→ Saved data entries:
Start of Block
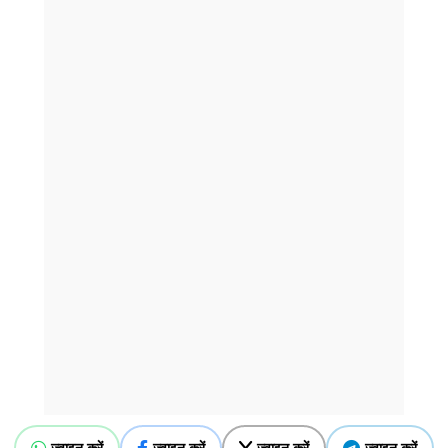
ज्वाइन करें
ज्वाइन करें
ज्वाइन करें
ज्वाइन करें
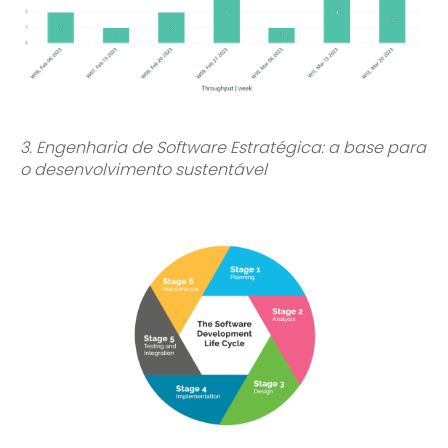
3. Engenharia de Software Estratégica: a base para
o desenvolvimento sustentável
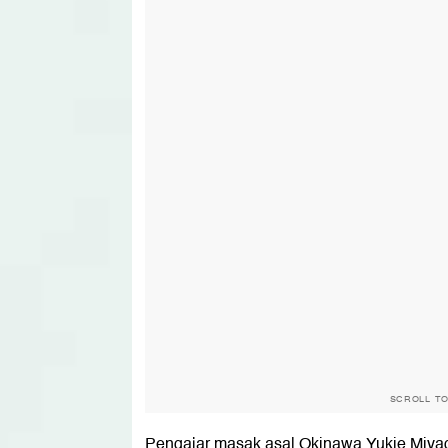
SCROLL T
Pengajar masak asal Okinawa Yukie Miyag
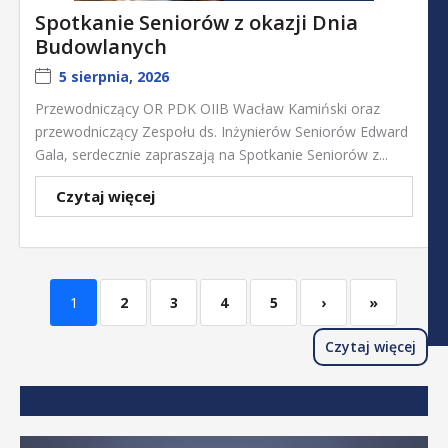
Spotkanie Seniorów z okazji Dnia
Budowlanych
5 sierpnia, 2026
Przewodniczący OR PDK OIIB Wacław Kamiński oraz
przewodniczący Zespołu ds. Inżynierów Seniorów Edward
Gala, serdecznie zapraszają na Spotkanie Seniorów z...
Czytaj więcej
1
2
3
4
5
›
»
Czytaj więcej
End of Block
Start of Block
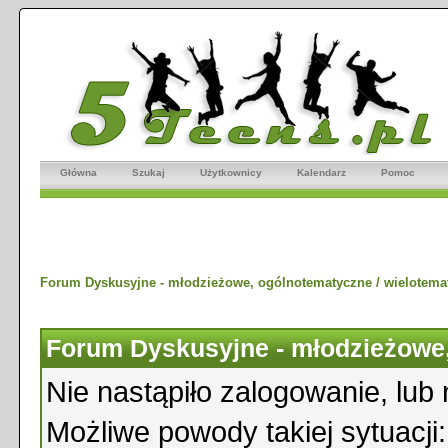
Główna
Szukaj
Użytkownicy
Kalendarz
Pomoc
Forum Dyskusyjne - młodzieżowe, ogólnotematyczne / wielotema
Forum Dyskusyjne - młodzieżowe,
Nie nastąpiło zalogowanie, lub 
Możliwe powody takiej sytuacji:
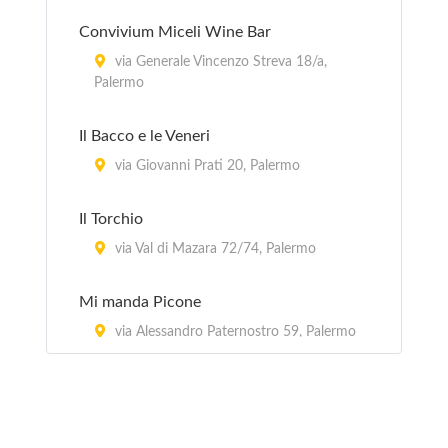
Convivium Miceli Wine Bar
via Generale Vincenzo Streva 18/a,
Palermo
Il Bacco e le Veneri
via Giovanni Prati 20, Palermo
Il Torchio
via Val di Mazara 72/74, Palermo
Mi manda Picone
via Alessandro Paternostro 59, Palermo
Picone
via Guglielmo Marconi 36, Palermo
End of Block
→ Exercise aim:
Return every line from the records above that holds the word "młodzieżowe".

→ Response below:
Forum Dyskusyjne - młodzieżowe, ogólnotematyczne / wielotema
Forum Dyskusyjne - młodzieżowe,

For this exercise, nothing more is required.